We all have a different "face" we show the world, but you're supposed to feel comfortable enough to be yourself in your own home, around your closest friends, with your spouse -- right? I do. It's just that I tend to keep things to myself. By no stretch am I an introvert; I love meeting new people, and I will talk to just about anyone. I don't hold grudges; I can't waste my time on drama. I'm not some milk toast that never sticks up for herself; I tend to be somewhat opinionated (HAH!). It's just that I have this really bizarre internal dialogue that doesn't need to be released at every opportunity. I have phrases, and ideas, and metaphors that run around in my head. Sometimes they are relative to what is happening at that very moment. Sometimes they are relative to something that happened years ago. Sometimes they haven't even happened yet, but are based on what I anticipate. (Yeah, if all this doesn't get me 302'd...)

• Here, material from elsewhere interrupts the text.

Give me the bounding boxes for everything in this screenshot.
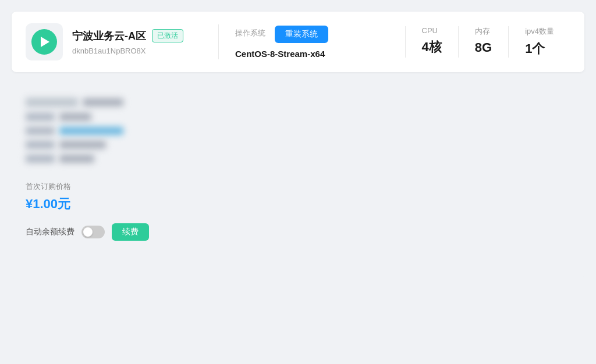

Then there's the "frat boy." And while I'm not sure the voices exist in everyone the way they exist in me, I know the frat boy does. For instance, I drink milk from the jug in the fridge. Not always, and not in front of my kids -- what kind of example would that be? -- but, I do it now and again. Cram a handful of chocolate baking chips from the freezer into my mouth until I look like a deranged squirrel? Yup, I do it. Alone, in my truck, I have liberated some belches that would rival a sonic boom. And the beauty of all this is, it's not just me!

I have a friend I consider to be "proper." We don't have tea or practice diction, or anything like that, but she was raised in a somewhat aristocratic home, with formal living and dining rooms. Though she doesn't continue that tradition, she married "well" and entertains some important people. That is, when she isn't sniffing her shirt to see if she can wear it on her walk just one more day. The first time I saw her draw this crumpled piece of cotton from the floor of her closet, I thought she'd been dusting. My face crinkled as I saw her hold it to her nose. Lemon-scented Pledge, perhaps? "Sure, I can just throw this on. Will you excuse me?"

One of my dearest friends has taught me volumes about being a good wife and mother and woman. I've witnessed her pitching dirty diapers (just the wet ones, not the loaded ones) from across the family room, into the trash can. I would have never labeled her the athletic type, but she's a pretty good shot!